──────── Information ────────

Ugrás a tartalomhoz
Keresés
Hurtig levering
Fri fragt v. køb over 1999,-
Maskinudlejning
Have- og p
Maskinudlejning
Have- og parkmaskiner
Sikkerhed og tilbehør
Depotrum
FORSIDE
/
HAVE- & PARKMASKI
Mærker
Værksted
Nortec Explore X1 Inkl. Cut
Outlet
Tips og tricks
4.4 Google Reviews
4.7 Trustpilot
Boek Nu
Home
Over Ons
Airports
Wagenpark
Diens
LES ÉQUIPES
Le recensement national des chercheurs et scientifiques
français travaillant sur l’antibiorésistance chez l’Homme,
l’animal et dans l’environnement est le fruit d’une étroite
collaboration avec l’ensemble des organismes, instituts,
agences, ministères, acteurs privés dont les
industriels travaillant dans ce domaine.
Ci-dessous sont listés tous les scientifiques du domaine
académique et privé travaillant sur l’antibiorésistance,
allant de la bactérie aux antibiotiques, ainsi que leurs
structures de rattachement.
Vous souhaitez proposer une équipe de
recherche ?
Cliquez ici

────────
──────── Information ────────

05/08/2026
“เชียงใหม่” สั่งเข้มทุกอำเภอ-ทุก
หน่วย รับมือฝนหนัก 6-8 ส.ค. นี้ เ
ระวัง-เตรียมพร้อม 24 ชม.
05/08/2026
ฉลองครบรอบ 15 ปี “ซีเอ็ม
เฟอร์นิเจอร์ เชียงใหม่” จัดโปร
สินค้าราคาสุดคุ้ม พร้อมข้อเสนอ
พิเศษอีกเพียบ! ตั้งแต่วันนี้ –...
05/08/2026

────────

▸ **The problem**
Taking the entries above, restate exactly those lines that fall between the line with "Ci-dessous sont listés" and the line with "Cliquez ici", keeping both of those lines too.

▸ **Exercise answer**
Ci-dessous sont listés tous les scientifiques du domaine
académique et privé travaillant sur l’antibiorésistance,
allant de la bactérie aux antibiotiques, ainsi que leurs
structures de rattachement.
Vous souhaitez proposer une équipe de
recherche ?
Cliquez ici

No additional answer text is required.